About

这是一个 Categories for AI 的快速阅读笔记, 目标是写一个简单的实现以检验我自己真的学会了.

注: 为了快速了解, 我没有选择看视频而是看 Slides 与对应的 paper. 可能会有部分内容有缺漏或者不正确.

免责声明: 不是数学系的, 也不是计算机系的, 所以数学证明或者相关的部分讲究一个差不多得了和一眼 obvious, 计算机部分讲究一个能跑就行别问太多.

全文省流版

Theory
- Category = Object + Morphism \(→\) 提供高层的抽象
- Fuctor: Cat \(→\) Cat
- Monoidal: abstract for parallel process

2. 3.

Essential Building Blocks

Category Therory

省流版:

范畴 = 对象 + 对象间的映射关系 (morphism)
四要素: [identity, compose, id compose, (h * (g * f)) = (h * g) * f]
- 不同种类的 object
  - initial object I -> {a1, a2, a3}
  - terminal object {a1, a2, a3} -> T
- 不同种类的 morphism
  - epimorphism (满射)
  - monomorphism (单射)
函子: 范畴间的映射

小节

哦, 对了, 这学期开始的时候貌似还想要读点范畴论的数学书? 虽然最后鸽了… 不过这就当作我已经差不多读完了范畴论的书了吧.

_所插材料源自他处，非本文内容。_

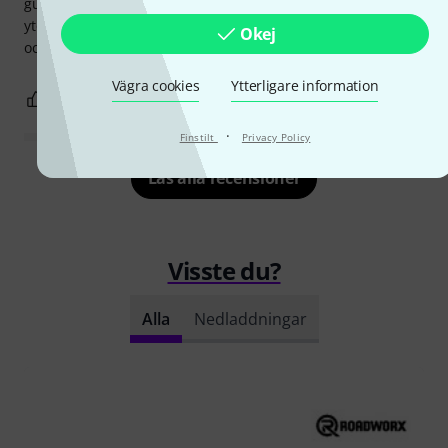
gummikåpor för att säkerställa ett säkert stativ även på släta
ytor. Stativet har två förlängningar som kan säkras med bult
Okej
och skruv. Vikten är också hanterbar och lätt att bära.
Vägra cookies
Ytterligare information
0
0
ANMÄL RECENSION
·
Finstilt
Privacy Policy
Läs alla recensioner
Visste du?
Alla
Nedladdningar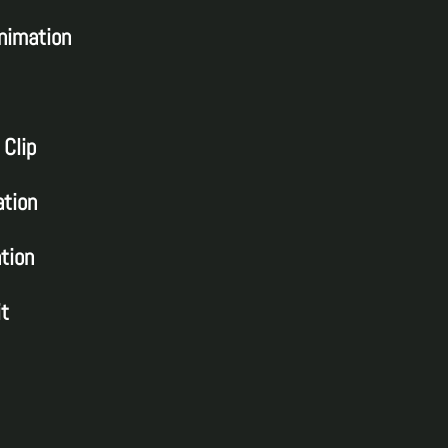
nimation
–
Clip
tion
tion
it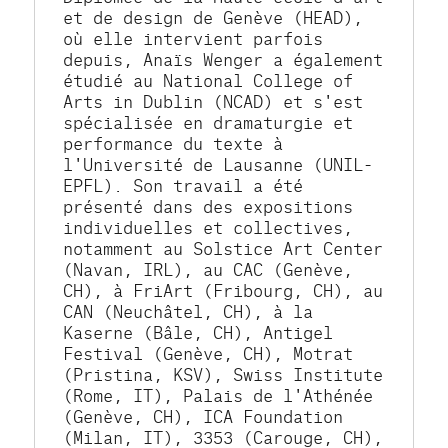
et de design de Genève (HEAD), 
où elle intervient parfois 
depuis, Anaïs Wenger a également 
étudié au National College of 
Arts in Dublin (NCAD) et s'est 
spécialisée en dramaturgie et 
performance du texte à 
l'Université de Lausanne (UNIL-
EPFL). Son travail a été 
présenté dans des expositions 
individuelles et collectives, 
notamment au Solstice Art Center 
(Navan, IRL), au CAC (Genève, 
CH), à FriArt (Fribourg, CH), au 
CAN (Neuchâtel, CH), à la 
Kaserne (Bâle, CH), Antigel 
Festival (Genève, CH), Motrat 
(Pristina, KSV), Swiss Institute 
(Rome, IT), Palais de l'Athénée 
(Genève, CH), ICA Foundation 
(Milan, IT), 3353 (Carouge, CH), 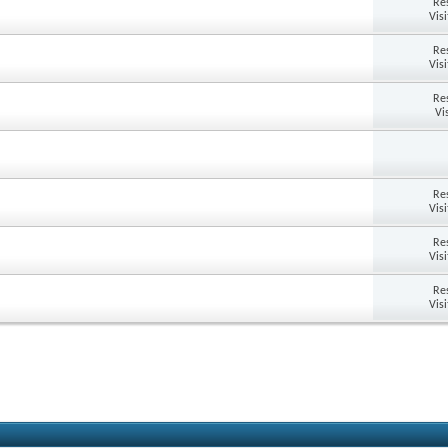
Re
Vis
Re
Vis
Re
Vi
Re
Vis
Re
Vis
Re
Vis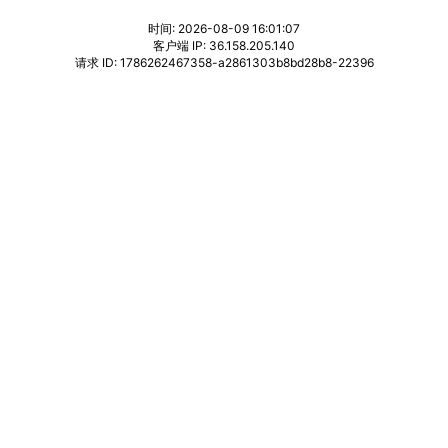
时间: 2026-08-09 16:01:07
客户端 IP: 36.158.205.140
请求 ID: 1786262467358-a2861303b8bd28b8-22396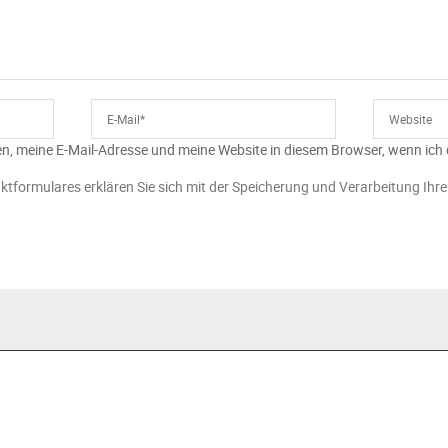
n, meine E-Mail-Adresse und meine Website in diesem Browser, wenn ich
ktformulares erklären Sie sich mit der Speicherung und Verarbeitung Ihr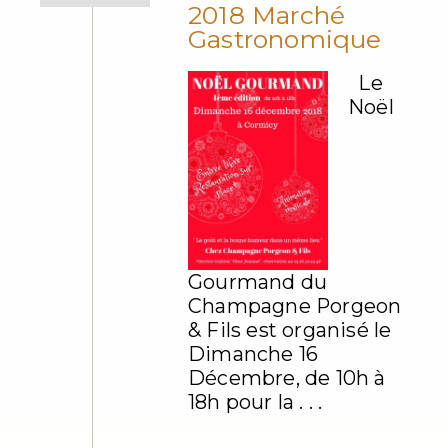
2018 Marché
Gastronomique
Le
Noël
Gourmand du
Champagne Porgeon
& Fils est organisé le
Dimanche 16
Décembre, de 10h à
18h pour la . . .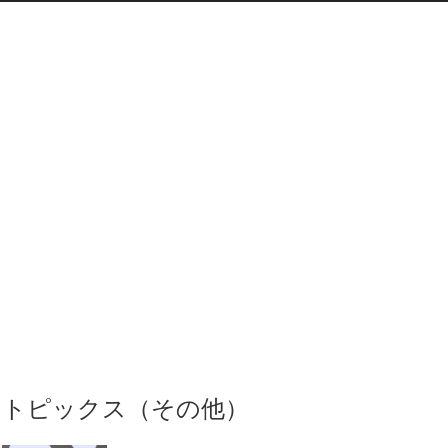
トピックス（その他）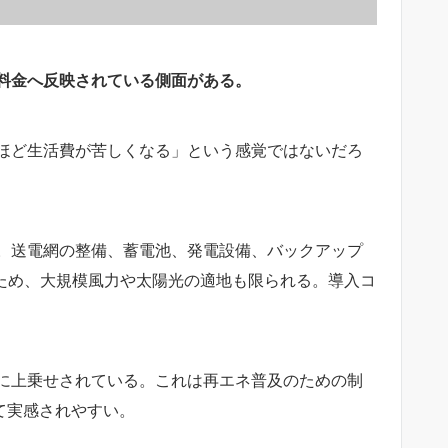
料金へ反映されている側面がある。
ほど生活費が苦しくなる」という感覚ではないだろ
。送電網の整備、蓄電池、発電設備、バックアップ
ため、大規模風力や太陽光の適地も限られる。導入コ
に上乗せされている。これは再エネ普及のための制
て実感されやすい。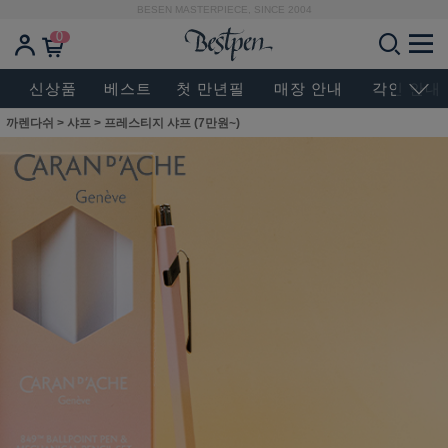
BESEN MASTERPIECE, SINCE 2004
0
신상품
베스트
첫 만년필
매장 안내
각인 안내
까렌다쉬
>
샤프
>
프레스티지 샤프 (7만원~)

Category = Objects + Morphisms

b首先是一个范畴论的快速入门?

Objects

Definition: \(T\) is a terminal object in category \(C\) if, \(∀ A ∈ C, ∃! f : A → T\), aka., \(|Hom(A, T)| = 1\).
- unit set is a terminal object in set
Definition: \(I\) is an initial object in category \(C\) if, \(∀ A ∈ C, ∃! f : I → A\), aka., \(|Hom(I, A)| = 1\).
- \(∅ → A\) is a initial object in set, though it is not callable

不一定正确的理解

从图上看, 大概所有点都汇聚 (指向) \(T\), 从 \(I\) 指向所有点, 但是只有一条.

/_img/cat-for-ai/digraph-terminal-initial.svg

Definition: object operations
- cartesian product (笛卡尔积) \(A, B ∈ \boldsymbol{C}, A × B ∈ \boldsymbol{C}\)
  - projection morphisms \(p_A : A × B → A, p_B : A × B → B\)
  - coproduct \(A \coprod B\)
- exponential object: \(B^A\)
  
  where:
  - \(v : B^A × A → B\)
  - \(e : X × A → B\)
  - unique morphism \(u : X → B^A\)
  example:
  - Currying: \(f : X × Y → Z, f_c : X → Z^Y\)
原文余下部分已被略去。